Una lerda justicia que empieza a moverse
Una vez consumado el golpe de Estado de noviembre de 2019, las instrucciones de la embajada norteamericana a sus operadores políticos en el país fueron precisas: había que destruir al MAS IPSP de raíz; para ello, se orquestó un aparato represivo que se encargó de perseguir, encarcelar y enjuiciar a ciudadanos que la inteligencia norteamericana consideraba altamente peligrosos. De esa manera, funcionarios públicos, militantes conocidos o simples activistas sociales, fueron objeto de una sañuda represión, con amenazas públicas de por medio hechas por el actualmente prófugo Arturo Murillo, ministro de gobierno de aquella nefasta dictadura.
El abuso de la Justicia por parte de ese funcionario hizo posible el encarcelamiento de inocentes ciudadanos, no sólo militantes del partido depuesto por la fuerza, sino de miembros del órgano electoral.

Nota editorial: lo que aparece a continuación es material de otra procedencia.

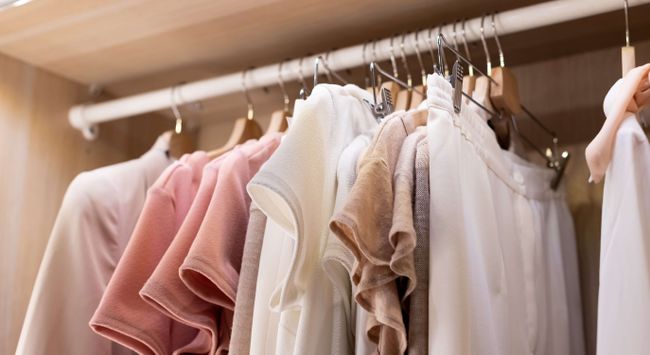 Find the location of a particular element. The height and width of the screenshot is (355, 650). hangers is located at coordinates (183, 143), (246, 129), (275, 118), (396, 101), (410, 98), (626, 55). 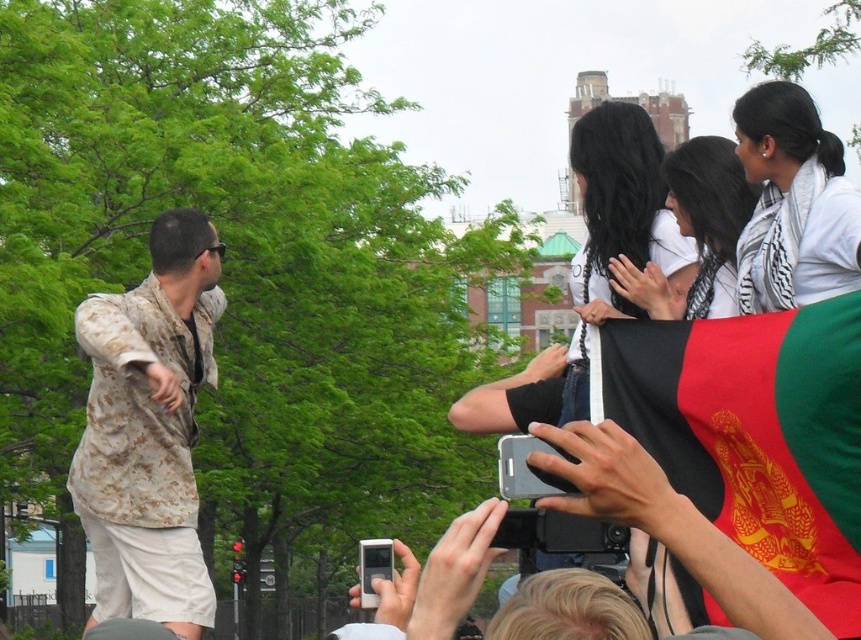 Question: Among these objects, which one is farthest from the camera?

Si la OEA había inventado el embuste del fraude, había que darle consistencia al interior del país, poniendo entre rejas a quienes habían sido encargados de llevar adelante aquel proceso electoral en el que había salido electo una vez más Evo Morales Ayma. Muchos de esos acusados continuaron encerrados incluso después del triunfo popular que hiciera posible el retorno del MAS IPSP al gobierno.
Con absoluta justicia, el Ejecutivo ha promulgado una amnistía general para todos los perseguidos políticos por la derecha golpista, ante la protesta de representantes de la oposición que ven en este acto un gesto de venganza. Nada de ello; ni siquiera comparable con la execrable decisión de esa Justicia de dejar en fojas cero los crímenes perpetrados en gobiernos neoliberales, como el caso de El Porvenir, cuyas víctimas, humildes campesinos y trabajadores del agro que realizaban una pacífica marcha, fueron emboscados y masacrados por órdenes directas del entonces prefecto departamental de Pando Leopoldo Fernández, hoy en libertad para vergüenza de jueces venales que se prestaron al dolo. Los ahora beneficiados con la amnistía, no cometieron crimen alguno y fueron simplemente eso: perseguidos políticos; es decir, hostigados por pensar diferente a los “pititas”.
Esta acción ha venido felizmente acompañada por la decisión de la Asamblea Legislativa Plurinacional –es decir, por los representantes que el pueblo ha elegido en elecciones libres y democráticas– de iniciar un juicio de responsabilidades a aquellos delincuentes que, una vez consumado el asalto al poder, se dedicaron al enriquecimiento ilícito, a los negociados y corruptelas de diversa índole –oportunamente registrados por medios de comunicación y en redes sociales– y a la persecución, asesinato, masacres y violaciones de los más elementales derechos humanos individuales y colectivos. Enjuiciar implica otorgar a los acusados las debidas garantías que impliquen el reconocimiento al derecho del debido proceso; algo que los golpistas y la derecha reaccionaria negaron a cientos de compatriotas.
Ambas decisiones demuestran la voluntad política de hacer justicia. Decenas de familiares de quienes cayeron bajo las balas criminales de malos militares y “motines” vendidos por treinta monedas de plata, reclaman no sólo una impostergable reparación, sino conocer la verdad. La memoria popular necesita nutrirse no sólo de la identidad de los autores materiales de esos crímenes, sino de aquellos que, detrás de un escritorio, instruyeron la vileza. Sin duda, las investigaciones apuntarán a los intocables, es decir, a los funcionarios del Departamento de Estado que instrumentaron con el Secretario General de la Organización de Estados Americanos (OEA) las condiciones para la perpetración del golpe de Estado y de las consiguientes masacres y persecuciones. Al menos, esos nombres deberán ser expuestos al escarnio público, como parte de la reparación de la afrenta recibida.
Hoy, la Justicia tiene la oportunidad de reivindicarse; no solo aquella dependiente del Poder Judicial, sino aquella que debe ser administrada por nuestros legisladores. Es imperativo un juicio rápido y transparente, que visibilice el modus operandi de estos delincuentes, que les garantice la legítima defensa pero que no olvide la evidencia de las víctimas mortales, los negociados consumados, la sangre derramada y el dolor de cientos de familias de asesinados y estigmatizados.
Nunca más vigente que ahora, la consigna movilizadora frente a las dictaduras: ¡Ni olvido ni perdón!